# [Problem details]
Write out, word for word and with no pictures, each line below from the one containing "relationships, overview regarding the sc" through the one containing "and am still", both included, and no other line.

# [Data extract]
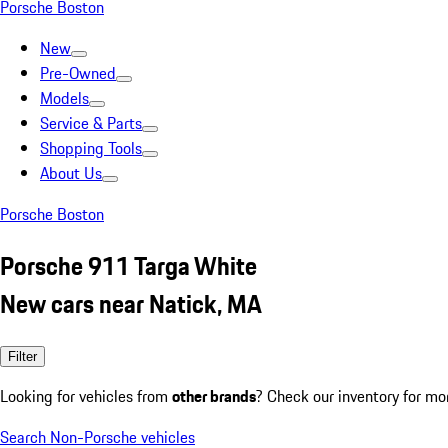
Porsche Boston
New
Pre-Owned
Models
Service & Parts
Shopping Tools
About Us
Porsche Boston
Porsche 911 Targa White
New cars near Natick, MA
Filter
Looking for vehicles from
other brands
? Check our inventory for mo
Search Non-Porsche vehicles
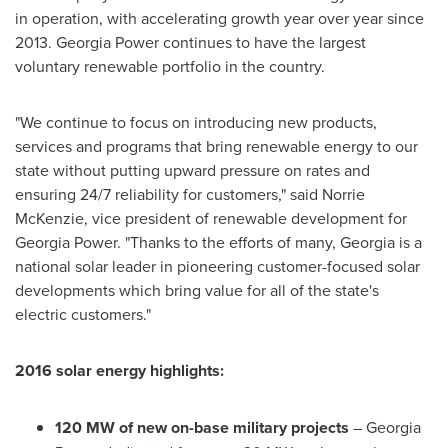
in operation, with accelerating growth year over year since
2013. Georgia Power continues to have the largest
voluntary renewable portfolio in the country.
"We continue to focus on introducing new products,
services and programs that bring renewable energy to our
state without putting upward pressure on rates and
ensuring 24/7 reliability for customers," said
Norrie
McKenzie
, vice president of renewable development for
Georgia Power. "Thanks to the efforts of many,
Georgia
is a
national solar leader in pioneering customer-focused solar
developments which bring value for all of the state's
electric customers."
2016 solar energy highlights:
120 MW of new on-base military projects
– Georgia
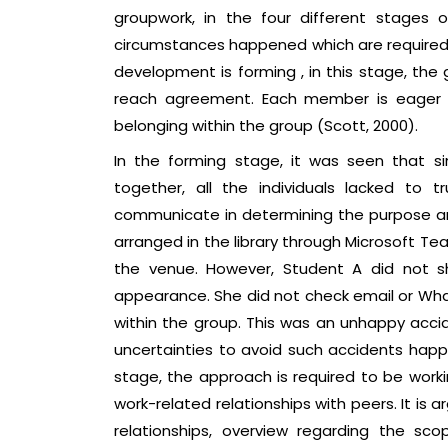
groupwork, in the four different stages
circumstances happened which are required 
development is forming , in this stage, the g
reach agreement. Each member is eager t
belonging within the group (Scott, 2000).
In the forming stage, it was seen that 
together, all the individuals lacked to
communicate in determining the purpose and
arranged in the library through Microsoft Tea
the venue. However, Student A did not s
appearance. She did not check email or Wh
within the group. This was an unhappy acc
uncertainties to avoid such accidents happe
stage, the approach is required to be worki
work-related relationships with peers. It is 
relationships, overview regarding the sc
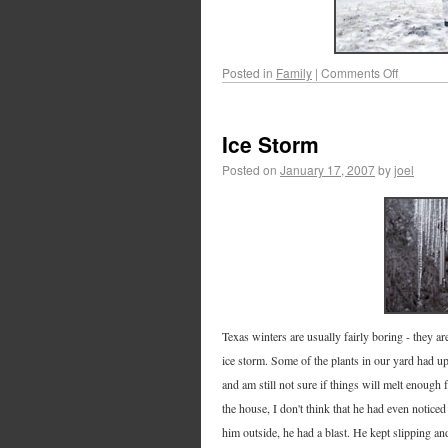
Posted in
Family
|
Comments Off
Ice Storm
Posted on
January 17, 2007
by
joel
Texas winters are usually fairly boring - they ar
ice storm. Some of the plants in our yard had u
and am still not sure if things will melt enough
the house, I don't think that he had even noticed
him outside, he had a blast. He kept slipping an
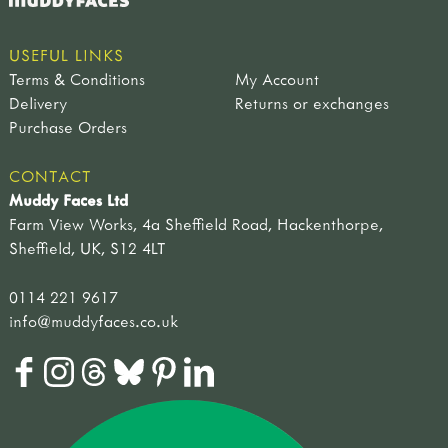
USEFUL LINKS
Terms & Conditions
My Account
Delivery
Returns or exchanges
Purchase Orders
CONTACT
Muddy Faces Ltd
Farm View Works, 4a Sheffield Road, Hackenthorpe,
Sheffield, UK, S12 4LT
0114 221 9617
info@muddyfaces.co.uk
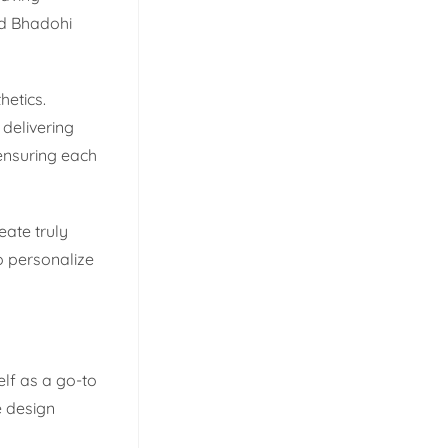
ed Bhadohi
hetics.
delivering
 ensuring each
eate truly
o personalize
elf as a go-to
e design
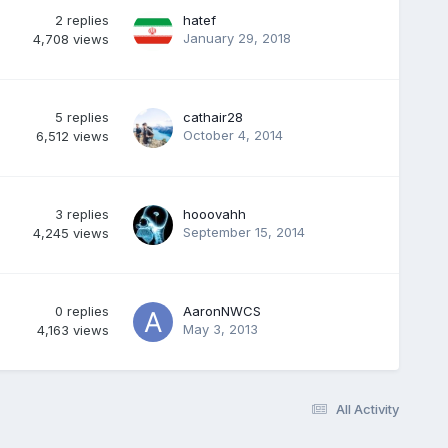
2
replies
hatef
January 29, 2018
4,708
views
5
replies
cathair28
October 4, 2014
6,512
views
3
replies
hooovahh
September 15, 2014
4,245
views
0
replies
AaronNWCS
May 3, 2013
4,163
views
All Activity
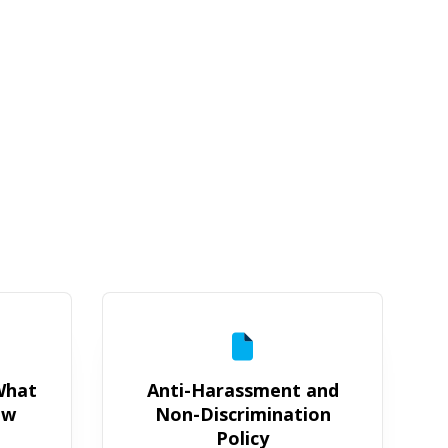
rochure: What You Need to Know
Anti-Harassment and Non-Discri
 What
Anti-Harassment and
ow
Non-Discrimination
Policy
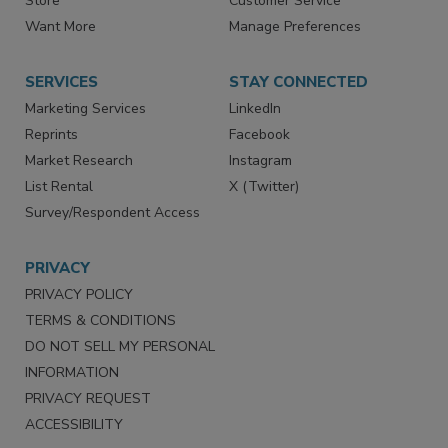
Directories
Newsletters
Store
Customer Service
Want More
Manage Preferences
SERVICES
STAY CONNECTED
Marketing Services
LinkedIn
Reprints
Facebook
Market Research
Instagram
List Rental
X (Twitter)
Survey/Respondent Access
PRIVACY
PRIVACY POLICY
TERMS & CONDITIONS
DO NOT SELL MY PERSONAL
INFORMATION
PRIVACY REQUEST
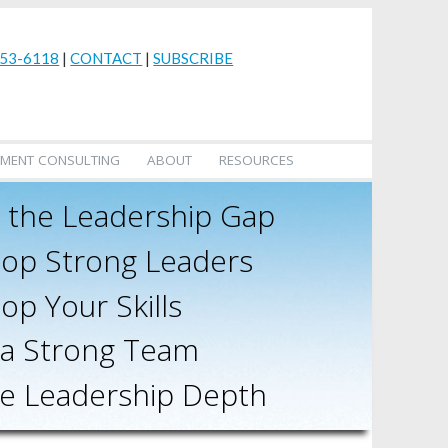
53-6118
|
CONTACT
|
SUBSCRIBE
MENT CONSULTING
ABOUT
RESOURCES
 the Leadership Gap
op Strong Leaders
op Your Skills
 a Strong Team
e Leadership Depth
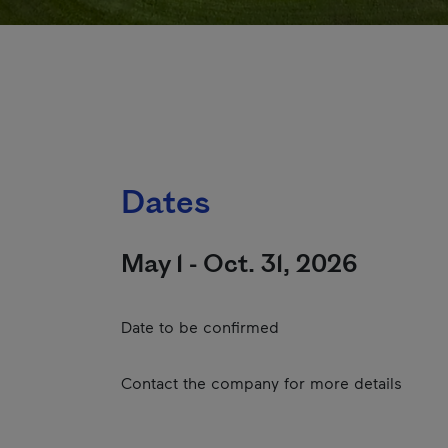
Dates
May 1 - Oct. 31, 2026
Date to be confirmed
Contact the company for more details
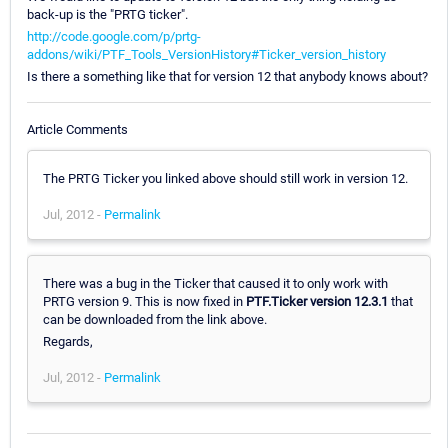
back-up is the "PRTG ticker".
http://code.google.com/p/prtg-
addons/wiki/PTF_Tools_VersionHistory#Ticker_version_history
Is there a something like that for version 12 that anybody knows about?
Article Comments
The PRTG Ticker you linked above should still work in version 12.
Jul, 2012 -
Permalink
There was a bug in the Ticker that caused it to only work with
PRTG version 9. This is now fixed in
PTF.Ticker version 12.3.1
that
can be downloaded from the link above.
Regards,
Jul, 2012 -
Permalink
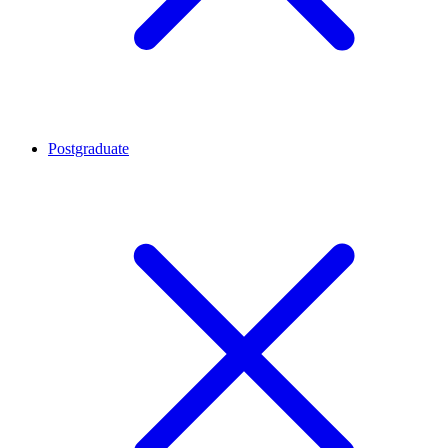
Postgraduate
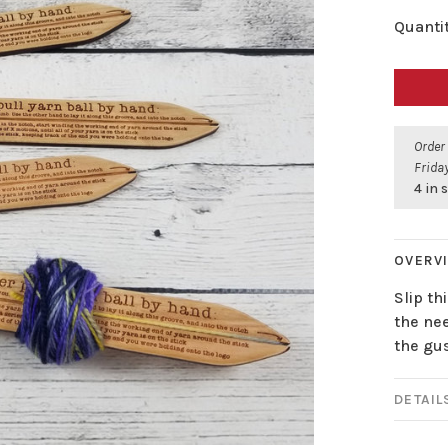
Quantit
Order
Friday
4 in 
OVERV
Slip th
the nee
the gus
DETAIL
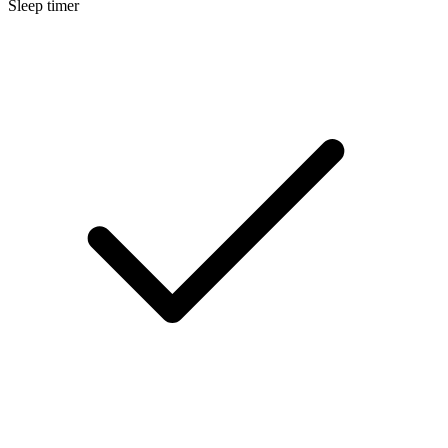
Sleep timer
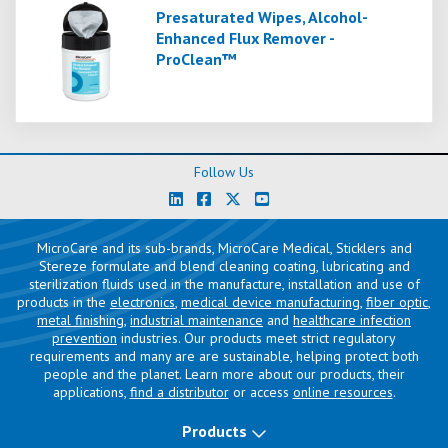
Presaturated Wipes, Alcohol-
Enhanced Flux Remover -
ProClean™
Follow Us
MicroCare and its sub-brands, MicroCare Medical, Sticklers and
Stereze formulate and blend cleaning coating, lubricating and
sterilization fluids used in the manufacture, installation and use of
products in the
electronics
,
medical device manufacturing
,
fiber optic
,
metal finishing
,
industrial maintenance
and
healthcare infection
prevention
industries. Our products meet strict regulatory
requirements and many are are sustainable, helping protect both
people and the planet. Learn more about our products, their
applications,
find a distributor
or access
online resources
.
Products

# [Task output]
relationships, overview regarding the sc
Posted in
Family
|
Comments Off
Ice Storm
Posted on
January 17, 2007
by
joel
Texas winters are usually fairly boring - they ar
ice storm. Some of the plants in our yard had u
and am still not sure if things will melt enough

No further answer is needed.